8, it was hot, I took my six-year-old son to the park to cool off, met my girlfriend. She saw my son and praised him, and when his son was happy, his mouth became sweeter, and the aunt cried out shortly. Friends rushed to the sorbet stall to buy sorbets. I haven't seen each other for a long time, how can I let people break the money, so I said: "Don't give it to him, the ice cake is cold, don't ice spoil the child's stomach." But the son said, "Mom, you see, the sorbet is not cold, it is steaming!" ”

9, bored at night with my girlfriend, lying in bed, I said: Daughter-in-law, I will tell you a riddle, you guessed right, I will serve you for a night. Daughter-in-law: Okay. I said only three words: By, A, and Shen. My girlfriend didn't understand, and after thinking about it for half a day, she asked me what I meant? I laughed evilly: You cover the quilt, cover the head can not cover the feet, cover the feet can not cover the head, cover the body, the head and feet can not cover. The girlfriend was stunned, covering her head with a quilt? Sleep can't breathe well! Besides, what about farting in the nest? Speaking of what the girlfriend reacted to, she kicked me out of bed.

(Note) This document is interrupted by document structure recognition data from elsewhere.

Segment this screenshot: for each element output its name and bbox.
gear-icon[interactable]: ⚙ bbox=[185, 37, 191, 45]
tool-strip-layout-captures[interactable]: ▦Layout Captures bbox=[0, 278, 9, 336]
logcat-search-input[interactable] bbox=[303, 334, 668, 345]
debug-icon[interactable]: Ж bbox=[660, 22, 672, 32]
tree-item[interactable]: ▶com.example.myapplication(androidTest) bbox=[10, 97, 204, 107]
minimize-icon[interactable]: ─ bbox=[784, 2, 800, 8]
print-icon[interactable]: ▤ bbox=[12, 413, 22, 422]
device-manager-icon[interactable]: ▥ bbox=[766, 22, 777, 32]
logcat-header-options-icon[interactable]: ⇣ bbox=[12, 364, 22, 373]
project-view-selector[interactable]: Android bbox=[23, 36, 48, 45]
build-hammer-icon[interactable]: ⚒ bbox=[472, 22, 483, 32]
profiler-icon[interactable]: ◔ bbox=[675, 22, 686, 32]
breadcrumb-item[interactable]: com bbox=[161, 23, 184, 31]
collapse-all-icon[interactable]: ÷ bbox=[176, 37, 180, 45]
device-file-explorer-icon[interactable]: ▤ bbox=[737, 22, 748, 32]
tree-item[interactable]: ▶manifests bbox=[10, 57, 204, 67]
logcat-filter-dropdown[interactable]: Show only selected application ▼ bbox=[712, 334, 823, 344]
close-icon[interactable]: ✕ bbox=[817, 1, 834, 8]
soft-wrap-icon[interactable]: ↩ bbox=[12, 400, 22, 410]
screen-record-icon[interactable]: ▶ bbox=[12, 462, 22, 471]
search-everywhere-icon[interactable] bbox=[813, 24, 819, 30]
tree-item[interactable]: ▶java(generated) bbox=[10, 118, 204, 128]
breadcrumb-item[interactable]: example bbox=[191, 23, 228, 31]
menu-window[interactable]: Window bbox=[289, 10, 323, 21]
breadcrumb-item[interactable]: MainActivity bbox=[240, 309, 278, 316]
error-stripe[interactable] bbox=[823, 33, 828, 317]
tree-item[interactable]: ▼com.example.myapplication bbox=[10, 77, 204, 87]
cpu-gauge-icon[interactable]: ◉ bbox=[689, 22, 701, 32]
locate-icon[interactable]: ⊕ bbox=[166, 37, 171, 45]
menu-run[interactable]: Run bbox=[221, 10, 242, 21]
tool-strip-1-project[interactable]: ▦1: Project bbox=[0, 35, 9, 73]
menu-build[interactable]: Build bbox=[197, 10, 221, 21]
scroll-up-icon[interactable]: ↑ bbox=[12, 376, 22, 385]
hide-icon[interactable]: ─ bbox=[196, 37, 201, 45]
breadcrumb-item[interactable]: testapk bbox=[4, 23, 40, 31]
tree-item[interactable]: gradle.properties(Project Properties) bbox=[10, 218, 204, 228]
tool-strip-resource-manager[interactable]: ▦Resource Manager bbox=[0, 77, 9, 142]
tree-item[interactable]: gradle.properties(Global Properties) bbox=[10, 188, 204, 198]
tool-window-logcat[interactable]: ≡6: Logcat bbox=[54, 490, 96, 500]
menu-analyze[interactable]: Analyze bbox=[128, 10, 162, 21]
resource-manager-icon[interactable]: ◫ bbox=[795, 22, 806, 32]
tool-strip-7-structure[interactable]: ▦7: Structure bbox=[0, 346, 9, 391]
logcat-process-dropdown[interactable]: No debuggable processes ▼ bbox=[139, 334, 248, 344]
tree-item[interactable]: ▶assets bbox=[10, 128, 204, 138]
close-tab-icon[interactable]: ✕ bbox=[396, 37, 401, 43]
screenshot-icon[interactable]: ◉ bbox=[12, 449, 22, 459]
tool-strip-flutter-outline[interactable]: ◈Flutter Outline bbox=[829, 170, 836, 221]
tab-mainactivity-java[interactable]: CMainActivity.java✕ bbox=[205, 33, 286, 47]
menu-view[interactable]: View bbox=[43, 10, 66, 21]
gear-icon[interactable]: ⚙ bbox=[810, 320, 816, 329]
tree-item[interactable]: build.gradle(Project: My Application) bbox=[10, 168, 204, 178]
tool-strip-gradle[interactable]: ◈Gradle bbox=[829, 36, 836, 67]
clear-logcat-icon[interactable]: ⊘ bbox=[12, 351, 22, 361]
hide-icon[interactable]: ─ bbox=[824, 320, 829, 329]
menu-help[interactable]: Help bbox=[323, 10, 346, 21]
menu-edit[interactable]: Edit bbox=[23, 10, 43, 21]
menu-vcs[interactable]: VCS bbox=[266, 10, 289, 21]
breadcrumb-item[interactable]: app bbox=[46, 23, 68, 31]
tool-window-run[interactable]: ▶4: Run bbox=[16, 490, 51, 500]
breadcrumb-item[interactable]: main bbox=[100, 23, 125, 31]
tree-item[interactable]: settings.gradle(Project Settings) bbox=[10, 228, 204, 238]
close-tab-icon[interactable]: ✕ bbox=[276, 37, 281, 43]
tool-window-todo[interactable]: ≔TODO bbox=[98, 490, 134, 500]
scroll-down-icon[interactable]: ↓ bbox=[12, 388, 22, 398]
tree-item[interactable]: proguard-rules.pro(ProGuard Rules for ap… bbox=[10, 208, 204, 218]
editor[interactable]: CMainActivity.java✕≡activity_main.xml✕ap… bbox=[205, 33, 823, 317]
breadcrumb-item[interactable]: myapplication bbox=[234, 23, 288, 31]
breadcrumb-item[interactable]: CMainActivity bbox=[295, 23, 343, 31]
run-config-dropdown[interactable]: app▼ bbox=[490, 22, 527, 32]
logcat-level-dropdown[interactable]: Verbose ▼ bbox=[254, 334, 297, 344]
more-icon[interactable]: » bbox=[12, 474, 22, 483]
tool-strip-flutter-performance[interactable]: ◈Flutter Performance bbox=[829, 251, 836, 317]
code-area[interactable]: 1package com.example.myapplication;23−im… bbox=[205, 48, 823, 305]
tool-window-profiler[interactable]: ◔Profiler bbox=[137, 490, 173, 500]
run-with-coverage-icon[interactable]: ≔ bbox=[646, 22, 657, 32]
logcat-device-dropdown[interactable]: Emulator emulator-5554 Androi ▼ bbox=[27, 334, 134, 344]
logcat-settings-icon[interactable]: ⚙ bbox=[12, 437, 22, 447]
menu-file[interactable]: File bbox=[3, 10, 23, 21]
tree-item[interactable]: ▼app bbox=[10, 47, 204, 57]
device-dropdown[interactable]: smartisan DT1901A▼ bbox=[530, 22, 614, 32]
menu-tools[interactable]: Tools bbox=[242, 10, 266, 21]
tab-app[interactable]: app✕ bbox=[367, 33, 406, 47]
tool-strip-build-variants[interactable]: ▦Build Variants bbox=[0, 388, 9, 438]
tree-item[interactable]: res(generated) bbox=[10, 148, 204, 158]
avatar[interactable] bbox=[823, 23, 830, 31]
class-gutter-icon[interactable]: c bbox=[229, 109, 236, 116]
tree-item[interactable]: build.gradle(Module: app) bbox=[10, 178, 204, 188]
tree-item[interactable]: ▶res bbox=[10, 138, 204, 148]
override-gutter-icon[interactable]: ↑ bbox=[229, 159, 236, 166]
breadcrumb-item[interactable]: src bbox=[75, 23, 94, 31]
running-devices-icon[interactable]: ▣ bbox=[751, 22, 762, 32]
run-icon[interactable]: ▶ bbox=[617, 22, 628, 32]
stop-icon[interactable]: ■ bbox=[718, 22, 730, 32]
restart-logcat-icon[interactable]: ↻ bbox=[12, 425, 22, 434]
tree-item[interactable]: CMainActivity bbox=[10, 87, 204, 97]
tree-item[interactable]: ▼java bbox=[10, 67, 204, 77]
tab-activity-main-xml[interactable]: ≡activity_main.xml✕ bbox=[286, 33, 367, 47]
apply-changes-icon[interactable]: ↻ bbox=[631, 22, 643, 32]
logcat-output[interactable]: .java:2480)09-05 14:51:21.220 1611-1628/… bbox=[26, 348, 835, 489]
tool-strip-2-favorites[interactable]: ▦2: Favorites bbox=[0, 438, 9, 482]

10, me: Sometimes it is very painful to read more information on the Internet. Roommate: Stop surfing the Internet. Me: When I was younger, I was hiding in the online world because of the pain of reality, and now I am hiding in reality because of the Internet. Roommate: No, there were fewer people on the Internet back then, and now there are more people on the Internet than there are people in reality, and you naturally flee to the side where the concentration of shabi is low. Me: Hmm.

1 In order to express her love for her boyfriend, a girl specially knitted a very handsome sweater for her boyfriend. The boyfriend was so touched that he couldn't take it off every day. But after a few days, I stopped wearing it. When a friend asked why, he got angry: "She used the rest of the sweater to knit an identical one for her dog, and went out to walk the dog, and everyone said it was a couple's shirt." ”

12, and boyfriend to eat perverted spicy grilled wings, never eaten before. The first challenge, the boyfriend took a bite, slowly put down the chopsticks and slowly lay on the table. I was anxious to ask how it felt? The boyfriend squeezed out a sentence with difficulty: "Say it later, the brain is hot." ”

13, the girl waited under the tree for half an hour before her boyfriend came over, unhappily said: In addition to the alarm clock does not ring, the elevator fails, the road traffic jam and other reasons, can you say any new reasons for being late? The boyfriend smiled and said: You came too early.

14, friends did not buy gifts at Christmas, friends' sons quarreled for gifts before going to bed at night. Friend: Go to bed, fall asleep Santa Claus will come to deliver gifts. Son: Dad, does Santa Claus have ears? Friend: Yes. Son: Do you have eyes too? Friend: Yes. Son: What about the mouth? Friend impatient: Dad has what he has! Son: So does he have a junior like his father?